Süddeutsche Zeitung

Ungarn und USA:Am Tiefpunkt

Lesezeit: 3 Min.

Das Verhältnis zwischen Ungarn und den USA ist schwer belastet. Während Budapest weiter auf russisches Gas setzt, setzt Washington eine Bank und mehrere unliebsame Politiker auf Sanktionslisten.

Von Cathrin Kahlweit, Wien

Die diplomatischen Beziehungen zwischen den mächtigen USA und dem kleinen Ungarn sind an einem Tiefpunkt angelangt. Zwischen den US-Demokraten und Fidesz steht es nicht zum Besten, seit Viktor Orbán 2010 an die Macht kam. Aber mittlerweile, heißt es aus diplomatischen Kreisen in Budapest, sei die Stimmung gegenüber den USA regelrecht feindselig. Das hat viel mit dem derzeitigen Botschafter zu tun, und noch viel mehr mit der Russlandpolitik von Viktor Orbán.

Die ungarische Regierungspresse titelt gern mal "Clown-Diplomatie" oder "Wer solche Freunde hat, braucht keine Feinde mehr". Sie rüpelt gegen den Botschafter, dessen Lebensweise den Rechtspopulisten der Fidesz-Partei nicht gefällt. Die Führung des EU-Staates und Nato-Partners stellt sich auch offen gegen den amtierenden Präsidenten der Großmacht: Erst jüngst hatte Ministerpräsident Viktor Orbán per Twitter dem Ex-Präsidenten der USA, Donald Trump, gegen den mehrere Ermittlungsverfahren laufen, viel Glück vor Gericht gewünscht: "Kämpfen Sie weiter, Herr Präsident! Wir sind mit Ihnen" - und damit auch Joe Biden brüskiert.
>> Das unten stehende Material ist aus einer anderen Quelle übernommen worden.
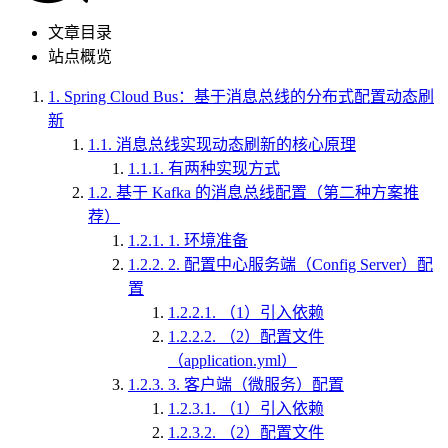
文章目录
站点概览
1.
Spring Cloud Bus：基于消息总线的分布式配置动态刷
新
1.1.
消息总线实现动态刷新的核心原理
1.1.1.
有两种实现方式
1.2.
基于 Kafka 的消息总线配置（第二种方案推
荐）
1.2.1.
1. 环境准备
1.2.2.
2. 配置中心服务端（Config Server）配
置
1.2.2.1.
（1）引入依赖
1.2.2.2.
（2）配置文件
（application.yml）
1.2.3.
3. 客户端（微服务）配置
1.2.3.1.
（1）引入依赖
1.2.3.2.
（2）配置文件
Umgekehrt hatte die US-Botschaft ein Quiz veröffentlicht, in dem die Politik des offiziell befreundeten Landes angeprangert wird. Die Amerikaner stellten ein Video mit antiamerikanischen und prorussischen Zitaten ins Netz - unter dem Titel "Wer hat es gesagt?". Fast alle kruden Aussagen stammten von ungarischen Politikern, und nicht etwa von Wladimir Putin.

Pressman ist eine Provokation für eine Regierung, die queer-feindliche Politik betreibt

An diesem Mittwochnachmittag nun hielt der US-Botschafter in Budapest, David Pressman, den das Online-Magazin Politico "public enemy No. 1" in Ungarn nennt, eine Pressekonferenz ab, über die im Vorfeld viel spekuliert worden war. Die USA würden, so hieß es, mutmaßlich mehrere hochrangige ungarische Politiker auf ihre Sanktionslisten setzen. Tatsächlich wurden dann nur die in Budapest ansässige Internationale Investitionsbank (IIB) und einige hochrangige Mitarbeiter, darunter der frühere ungarische Diplomat Imre Laszlóczki , auf die Sanktionsliste gesetzt. Pressman sagte, die "Präsenz dieser vom Kreml finanzierten Plattform in Ungarn" stelle eine Bedrohung für europäische Länder und Verbündete dar.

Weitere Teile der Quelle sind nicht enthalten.